* _Activity_:
Search through the entries for the word "Curation" and copy every line that has it.

===============

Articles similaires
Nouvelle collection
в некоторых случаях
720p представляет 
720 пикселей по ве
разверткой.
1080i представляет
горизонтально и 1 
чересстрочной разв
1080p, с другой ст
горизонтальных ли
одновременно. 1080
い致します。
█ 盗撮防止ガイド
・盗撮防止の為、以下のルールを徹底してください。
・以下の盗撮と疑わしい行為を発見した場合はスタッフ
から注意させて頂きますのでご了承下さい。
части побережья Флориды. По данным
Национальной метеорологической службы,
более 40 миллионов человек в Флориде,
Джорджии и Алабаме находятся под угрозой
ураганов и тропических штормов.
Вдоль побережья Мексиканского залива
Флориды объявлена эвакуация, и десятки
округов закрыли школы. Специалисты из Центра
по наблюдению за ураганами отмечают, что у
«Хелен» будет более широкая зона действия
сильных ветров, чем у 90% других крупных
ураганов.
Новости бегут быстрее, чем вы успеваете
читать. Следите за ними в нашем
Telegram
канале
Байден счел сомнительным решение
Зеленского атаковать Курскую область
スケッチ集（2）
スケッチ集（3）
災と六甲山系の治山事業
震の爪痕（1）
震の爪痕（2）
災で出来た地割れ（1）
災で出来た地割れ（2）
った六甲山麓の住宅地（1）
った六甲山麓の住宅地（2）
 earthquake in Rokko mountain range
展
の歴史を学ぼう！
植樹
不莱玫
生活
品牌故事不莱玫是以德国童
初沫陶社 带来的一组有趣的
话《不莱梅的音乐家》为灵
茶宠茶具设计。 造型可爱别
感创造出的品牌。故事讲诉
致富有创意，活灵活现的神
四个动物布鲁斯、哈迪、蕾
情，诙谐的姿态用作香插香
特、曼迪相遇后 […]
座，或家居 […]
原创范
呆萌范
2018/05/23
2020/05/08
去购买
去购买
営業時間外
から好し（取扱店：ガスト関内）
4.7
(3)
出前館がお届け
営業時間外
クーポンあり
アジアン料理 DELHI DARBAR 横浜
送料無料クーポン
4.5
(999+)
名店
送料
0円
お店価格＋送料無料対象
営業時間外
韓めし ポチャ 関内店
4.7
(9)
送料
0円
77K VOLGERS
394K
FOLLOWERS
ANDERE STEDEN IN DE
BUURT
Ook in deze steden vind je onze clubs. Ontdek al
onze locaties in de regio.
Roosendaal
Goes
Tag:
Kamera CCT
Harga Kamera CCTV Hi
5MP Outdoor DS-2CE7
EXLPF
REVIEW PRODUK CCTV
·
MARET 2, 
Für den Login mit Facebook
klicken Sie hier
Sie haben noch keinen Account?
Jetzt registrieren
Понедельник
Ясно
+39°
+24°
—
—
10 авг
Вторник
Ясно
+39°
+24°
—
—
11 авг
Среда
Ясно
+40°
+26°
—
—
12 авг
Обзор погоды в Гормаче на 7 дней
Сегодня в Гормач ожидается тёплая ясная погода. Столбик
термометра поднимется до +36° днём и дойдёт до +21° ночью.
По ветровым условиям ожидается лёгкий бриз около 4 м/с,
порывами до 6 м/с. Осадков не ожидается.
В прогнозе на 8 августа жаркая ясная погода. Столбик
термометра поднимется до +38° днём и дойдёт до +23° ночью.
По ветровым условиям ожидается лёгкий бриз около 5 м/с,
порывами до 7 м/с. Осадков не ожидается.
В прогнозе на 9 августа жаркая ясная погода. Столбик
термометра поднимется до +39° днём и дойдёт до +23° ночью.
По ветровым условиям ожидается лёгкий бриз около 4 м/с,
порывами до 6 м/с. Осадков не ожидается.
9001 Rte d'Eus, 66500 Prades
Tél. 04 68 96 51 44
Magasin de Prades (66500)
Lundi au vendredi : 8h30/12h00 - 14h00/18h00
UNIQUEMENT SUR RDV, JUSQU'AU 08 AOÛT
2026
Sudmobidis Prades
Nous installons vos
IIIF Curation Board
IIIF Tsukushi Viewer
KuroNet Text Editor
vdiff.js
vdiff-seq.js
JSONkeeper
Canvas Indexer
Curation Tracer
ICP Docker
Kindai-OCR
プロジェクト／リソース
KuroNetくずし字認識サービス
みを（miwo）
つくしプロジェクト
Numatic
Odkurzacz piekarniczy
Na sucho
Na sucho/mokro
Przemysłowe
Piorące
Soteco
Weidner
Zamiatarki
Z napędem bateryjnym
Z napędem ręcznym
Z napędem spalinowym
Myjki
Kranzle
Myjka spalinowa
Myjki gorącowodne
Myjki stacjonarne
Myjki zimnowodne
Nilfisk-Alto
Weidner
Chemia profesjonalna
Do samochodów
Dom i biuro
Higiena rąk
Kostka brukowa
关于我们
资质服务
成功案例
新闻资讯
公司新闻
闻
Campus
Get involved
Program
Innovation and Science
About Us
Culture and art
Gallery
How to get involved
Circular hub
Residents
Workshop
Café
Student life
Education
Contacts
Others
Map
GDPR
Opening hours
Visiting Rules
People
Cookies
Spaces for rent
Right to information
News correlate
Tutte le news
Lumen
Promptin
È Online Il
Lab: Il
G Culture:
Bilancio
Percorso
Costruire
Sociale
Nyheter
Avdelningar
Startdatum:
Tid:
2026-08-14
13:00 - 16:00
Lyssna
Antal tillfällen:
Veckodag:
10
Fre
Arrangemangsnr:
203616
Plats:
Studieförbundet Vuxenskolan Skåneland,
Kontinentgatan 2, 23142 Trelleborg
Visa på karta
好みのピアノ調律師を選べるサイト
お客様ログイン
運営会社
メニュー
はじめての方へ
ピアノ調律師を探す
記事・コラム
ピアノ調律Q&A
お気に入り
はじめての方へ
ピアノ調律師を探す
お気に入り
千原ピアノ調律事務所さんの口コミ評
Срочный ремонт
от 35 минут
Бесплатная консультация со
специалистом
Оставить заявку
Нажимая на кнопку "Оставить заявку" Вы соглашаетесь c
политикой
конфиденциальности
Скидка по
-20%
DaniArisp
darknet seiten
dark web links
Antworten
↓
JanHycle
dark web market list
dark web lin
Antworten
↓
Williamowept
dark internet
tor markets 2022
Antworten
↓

===============

* _Task solution_:
IIIF Curation Board
Curation Tracer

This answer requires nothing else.